Epigenetic mechanisms include a plethora of modifications that influence gene expression without altering the DNA sequence. Histones are targets of several posttranslational modifications (PTMs), including methylation, acetylation, and phosphorylation, which can modify chromatin structure and accessibility, playing a crucial role in epigenetic regulation and cell survival. Histone PTMs have been linked to several diseases including cancer, metabolic syndromes, and neurological disorders.
Methylation is pivotal in many processes involved in cell differentiation, homeostasis and disease. It mainly occurs on arginine/lysine residues and is mediated by numerous enzymes sharing common domains. More than 20 human histone N-methylated lysine residue demethylases (KDMs) have been identified to date. Many of them exhibit deregulated expression patterns in cancer as well as in neurological and immunological diseases. As with lysine methyltransferases, growing evidence suggests that KDMs are involved in disease initiation and progression, thus emerging as new highly-promising therapeutic targets .

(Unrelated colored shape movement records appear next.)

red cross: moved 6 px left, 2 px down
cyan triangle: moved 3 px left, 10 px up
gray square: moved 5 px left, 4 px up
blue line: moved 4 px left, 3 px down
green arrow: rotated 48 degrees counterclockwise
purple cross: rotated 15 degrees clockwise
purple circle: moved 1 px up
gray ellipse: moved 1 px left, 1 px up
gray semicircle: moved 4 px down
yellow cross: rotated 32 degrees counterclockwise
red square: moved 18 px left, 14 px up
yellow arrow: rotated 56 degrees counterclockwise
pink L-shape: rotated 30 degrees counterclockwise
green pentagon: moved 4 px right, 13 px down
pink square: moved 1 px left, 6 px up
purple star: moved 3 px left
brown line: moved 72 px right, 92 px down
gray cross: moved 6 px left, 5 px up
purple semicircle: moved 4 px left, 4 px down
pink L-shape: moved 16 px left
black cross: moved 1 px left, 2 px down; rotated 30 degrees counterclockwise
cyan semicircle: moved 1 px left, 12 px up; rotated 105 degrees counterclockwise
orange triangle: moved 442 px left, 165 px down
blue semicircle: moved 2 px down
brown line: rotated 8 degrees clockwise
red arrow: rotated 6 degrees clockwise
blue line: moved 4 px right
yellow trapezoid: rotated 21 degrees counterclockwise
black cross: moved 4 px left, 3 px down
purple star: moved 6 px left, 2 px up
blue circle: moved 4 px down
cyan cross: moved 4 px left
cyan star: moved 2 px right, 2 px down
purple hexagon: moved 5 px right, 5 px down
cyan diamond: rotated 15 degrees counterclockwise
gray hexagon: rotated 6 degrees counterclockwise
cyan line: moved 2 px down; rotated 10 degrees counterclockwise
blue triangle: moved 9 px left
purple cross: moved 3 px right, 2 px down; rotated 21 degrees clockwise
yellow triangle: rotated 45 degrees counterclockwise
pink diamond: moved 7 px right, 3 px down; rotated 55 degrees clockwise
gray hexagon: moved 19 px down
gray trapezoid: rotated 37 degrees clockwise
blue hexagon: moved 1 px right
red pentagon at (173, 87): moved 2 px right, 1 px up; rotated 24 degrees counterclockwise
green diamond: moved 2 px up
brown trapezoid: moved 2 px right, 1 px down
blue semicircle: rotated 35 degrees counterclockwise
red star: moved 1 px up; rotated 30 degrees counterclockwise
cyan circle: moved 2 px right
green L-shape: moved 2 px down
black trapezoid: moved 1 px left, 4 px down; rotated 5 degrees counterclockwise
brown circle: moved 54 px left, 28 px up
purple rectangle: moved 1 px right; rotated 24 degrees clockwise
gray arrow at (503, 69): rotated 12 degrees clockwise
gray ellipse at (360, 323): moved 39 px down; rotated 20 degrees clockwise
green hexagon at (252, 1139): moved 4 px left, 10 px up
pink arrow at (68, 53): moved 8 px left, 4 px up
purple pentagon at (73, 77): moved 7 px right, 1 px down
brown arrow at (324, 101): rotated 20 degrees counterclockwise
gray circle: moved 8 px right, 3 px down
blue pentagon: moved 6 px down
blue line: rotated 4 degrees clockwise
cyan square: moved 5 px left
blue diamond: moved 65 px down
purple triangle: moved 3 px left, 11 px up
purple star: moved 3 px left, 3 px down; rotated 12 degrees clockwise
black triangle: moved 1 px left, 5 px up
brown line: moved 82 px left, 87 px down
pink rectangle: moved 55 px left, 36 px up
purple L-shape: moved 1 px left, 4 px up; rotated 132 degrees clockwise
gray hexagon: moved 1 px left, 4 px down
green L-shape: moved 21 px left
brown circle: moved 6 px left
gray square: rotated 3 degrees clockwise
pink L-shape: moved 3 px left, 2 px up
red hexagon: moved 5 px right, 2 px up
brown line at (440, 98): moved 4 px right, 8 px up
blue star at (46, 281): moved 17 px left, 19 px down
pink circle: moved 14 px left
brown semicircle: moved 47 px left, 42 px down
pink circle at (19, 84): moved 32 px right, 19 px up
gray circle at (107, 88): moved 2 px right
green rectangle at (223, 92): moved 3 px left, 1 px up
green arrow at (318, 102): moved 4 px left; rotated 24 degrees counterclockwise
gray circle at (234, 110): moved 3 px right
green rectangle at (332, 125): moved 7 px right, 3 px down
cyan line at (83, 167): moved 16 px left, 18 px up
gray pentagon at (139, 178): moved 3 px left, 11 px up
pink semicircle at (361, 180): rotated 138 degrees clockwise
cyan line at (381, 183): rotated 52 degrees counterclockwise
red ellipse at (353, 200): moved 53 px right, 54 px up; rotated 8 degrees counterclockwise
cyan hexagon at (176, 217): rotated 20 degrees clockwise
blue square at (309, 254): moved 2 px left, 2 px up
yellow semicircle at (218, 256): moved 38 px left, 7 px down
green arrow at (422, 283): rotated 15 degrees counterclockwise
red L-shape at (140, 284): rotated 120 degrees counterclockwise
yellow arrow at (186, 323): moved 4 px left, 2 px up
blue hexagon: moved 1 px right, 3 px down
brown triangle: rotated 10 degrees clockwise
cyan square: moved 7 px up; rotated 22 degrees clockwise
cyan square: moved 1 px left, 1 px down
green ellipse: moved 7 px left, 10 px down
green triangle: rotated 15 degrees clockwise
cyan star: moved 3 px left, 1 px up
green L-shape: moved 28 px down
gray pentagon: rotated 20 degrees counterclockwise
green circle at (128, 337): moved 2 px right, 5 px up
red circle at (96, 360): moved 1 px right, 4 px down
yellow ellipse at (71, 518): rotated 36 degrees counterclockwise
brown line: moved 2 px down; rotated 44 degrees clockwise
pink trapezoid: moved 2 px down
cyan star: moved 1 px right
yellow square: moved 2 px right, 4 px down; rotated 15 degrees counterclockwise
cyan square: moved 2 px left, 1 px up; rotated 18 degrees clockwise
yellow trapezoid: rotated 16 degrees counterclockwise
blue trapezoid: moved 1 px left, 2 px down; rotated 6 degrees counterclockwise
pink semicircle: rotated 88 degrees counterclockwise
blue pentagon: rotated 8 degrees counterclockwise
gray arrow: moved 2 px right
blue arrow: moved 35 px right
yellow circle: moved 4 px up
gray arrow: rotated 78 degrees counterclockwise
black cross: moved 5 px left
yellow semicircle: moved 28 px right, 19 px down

The Life Chemicals Receptor-based Screening Library contains over 2,000 potential lysine-specific demethylase 4A (KDM4A) inhibitors selected with computational chemistry and virtual screening techniques. The Library presented is a rich source of inhibitors for screening projects in KDM-related drug discovery.
A receptor-based virtual screening workflow based on known X-ray data for the complex with a pyrido[3,4-d]pyrimidin-4(3H)-one derivative has been set up using Schrödinger software. The bound ligand has been extracted from the KDM4A crystal structure. Compounds from the Life Chemicals HTS Compound Collection have been pre-filtered with in house MedChem filters, including PAINS and toxicophore filters and the Rule of Five restrictions, and then docked in the active site (Fig.1). The docking procedure implied constraining the two key features contributing to the ligand-binding - ligand-metal (Zn2+) coordination and the presence of a ligand’s hydrophobic moiety between side chains of Ty177 and Phe185 (Fig. 2).
The screening resulted in identifying around 4,000 molecules which were further narrowed down to 2,000 drug-like screening compounds with manual evaluation of receptor-ligand complexes.
Fig. 1. Docked compound F2949-0036 from the KDM4A Receptor Based Focused Library in the KDM4A active site. Intermolecular hydrogen bonds and Pi-Pi interactions are indicated.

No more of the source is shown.